A successful businessman before founding Parish Catalyst, William Simon Jr. uses his business acumen to identify best practices among U.S. parishes in his book Great Catholic Parishes: A Living Mosaic – How Four Essential Practices Make Them Thrive
Like Paul Wilkes’ 2001 book Excellent Catholic Parishes, the author and his staff came to the same obstacle as others researching best practices among churches: how to locate the successful ones to survey. Wanting to be methodologically rigorous, Simon identified the first 100 parishes through calls to diocesan personnel, ministry leaders and pastoral professionals. After he and his staff interviewed the pastors at each of these parishes, using an interview schedule developed in concert with Leadership Network, he let those pastors recommend additional excellent parishes. Through this “snowballing” technique, Simon secured 244 interviews altogether, with 80% of the second group responding.

The resulting book has for the most part met its goal of being helpful for parishes looking for ideas about how to improve.

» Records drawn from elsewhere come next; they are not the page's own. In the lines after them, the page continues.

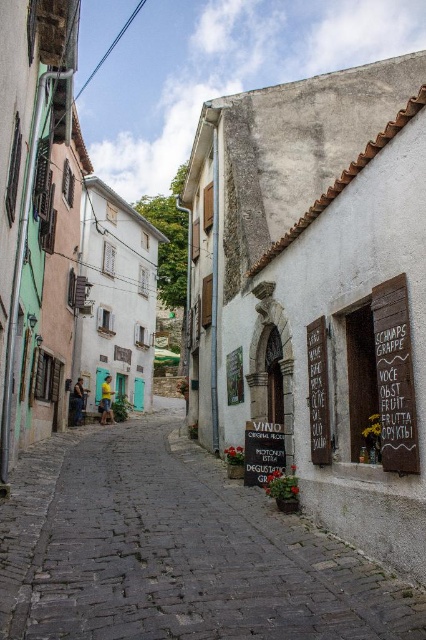 Can you confirm if brick cobblestone street at center is shorter than black matte sign at center?

Indeed, brick cobblestone street at center has a lesser height compared to black matte sign at center.

Is brick cobblestone street at center taller than black matte sign at center?

No, brick cobblestone street at center is not taller than black matte sign at center.

Who is more forward, (34, 570) or (271, 456)?

Positioned in front is point (34, 570).

You are a GUI agent. You are given a task and a screenshot of the screen. Output one action in this format:
    pyautogui.click(x=<x>, y=<y>)
    Task: Click on the brick cobblestone street at center
    This screenshot has height=640, width=426.
    Given the screenshot: What is the action you would take?
    pyautogui.click(x=175, y=548)

Looking at this image, can you confirm if brick cobblestone street at center is bigger than brown wooden signboard at right?

Yes.

Is brick cobblestone street at center below brown wooden signboard at right?

Correct, brick cobblestone street at center is located below brown wooden signboard at right.

Which is behind, point (25, 552) or point (397, 276)?

The point (397, 276) is more distant.

I want to click on brick cobblestone street at center, so click(175, 548).

Between black wood sign at right and black matte sign at center, which one has less height?

With less height is black wood sign at right.

Is point (310, 460) positioned in front of point (275, 428)?

Yes.

At what (x,y) coordinates should I click in order to perform the action: click on black wood sign at right. Please return your answer as a coordinate pair (x, y). Looking at the image, I should click on (317, 392).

Sifting through the interview data, Simon and his research team found four practices that characterize the parishes they studied, each making good, intuitive sense.
The first is that leadership at these parishes is shared, with 80% of pastors in an open-ended question identifying their shared leadership style among their parishes’ greatest assets. The chapter summarizing the findings is perhaps the book’s weakest, however, as it soon becomes very confusing to the reader under what circumstances in parish work the three styles of shared leadership (collaborative, delegate, and consulter) should be employed.  The chapter summarizing the leadership challenges the pastors face is more successful, with practical stories about pastors grappling with problems in the areas of staff harmony, financial issues, and finding and retaining qualified staff for what is often low pay.

Second, some 90% of pastors mention the active fostering of spiritual maturity and planning for discipleship among their parishes’ greatest assets. To succeed in this area, parishes need to set spiritual maturity as a goal and offer both entry-level and in-depth formation programs. On a practical level, Simon lists the already-established formation programs that his successful parishes use, such as Alpha and the Catholic Leadership Institute. He is not as successful in describing the challenges to achieving spiritual maturity among members, as they are described in a cursory fashion for the most part.

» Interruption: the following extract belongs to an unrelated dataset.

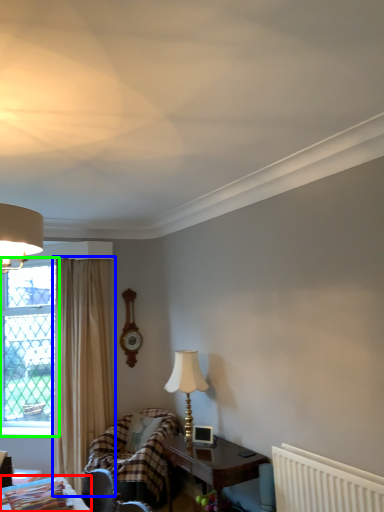 Question: Estimate the real-world distances between objects in this image. Which object is closer to table (highlighted by a red box), curtain (highlighted by a blue box) or window (highlighted by a green box)?

Choices:
 (A) curtain
 (B) window

Answer: (A)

That great parishes excel on Sundays is the third essential practice, with 70% of pastors mentioning this among their parishes’ major assets. Weekend worship services must be planned well and made a high priority of the parish (with the music and homilies given extra special focus). Pastors must do whatever is necessary, including changing staff members who are not performing up to par.

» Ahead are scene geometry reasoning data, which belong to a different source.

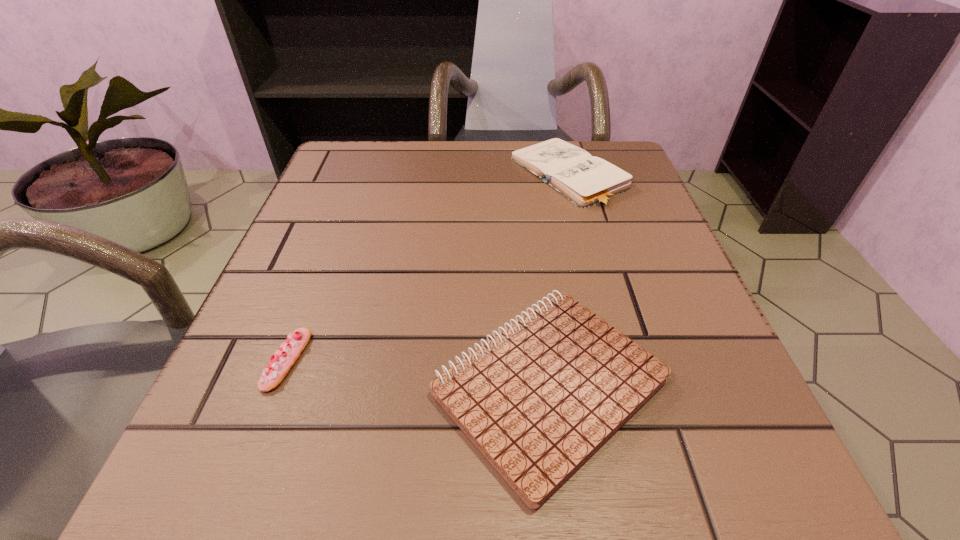 This screenshot has width=960, height=540. I want to click on object that is at the near right corner, so click(538, 400).

Where is `vacant space at the far edge`? vacant space at the far edge is located at coordinates (476, 152).

In order to click on vacant space at the near edge of the desktop in this screenshot , I will do `click(557, 498)`.

In the image, there is a desktop. Identify the location of free region at the left edge. This screenshot has height=540, width=960. (307, 214).

The image size is (960, 540). What are the coordinates of `vacant space at the right edge of the desktop` in the screenshot? It's located at (724, 401).

This screenshot has width=960, height=540. I want to click on vacant space at the far left corner, so click(x=402, y=144).

This screenshot has width=960, height=540. Identify the location of blank space at the far right corner of the desktop. (615, 154).

This screenshot has width=960, height=540. In the image, there is a desktop. What are the coordinates of `vacant space at the near right corner` in the screenshot? It's located at (749, 485).

Find the location of a particular element. vacant area between the leftmost object and the farthest object is located at coordinates (428, 268).

Locate an element on the screen. The image size is (960, 540). unoccupied position between the nearer notebook and the farther notebook is located at coordinates (559, 280).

Fourth, Simon found that these great parishes evangelize well. Only half of responding parishes say their parishes do so, with more than half saying they need to get better at it. The evangelizing must be intentional and built into every aspect of parish life, with community service programs, social events, or funeral services seen as opportunities to be good witnesses to the faith. The need for good communication, especially the social media used by Millennials, is also stressed.

None of these findings are controversial and for the most part will ring true for the pastors, staff, council members, and volunteers to which the book is targeted. Perhaps most useful to them will be the voices of the pastors interviewed as well as the many examples provided in the book, even if none are fleshed out adequately. As such, Great Catholic Parishes is recommended for those looking for ideas with which to experiment. Academics and those looking for practical how-to guides, however, will find it less useful.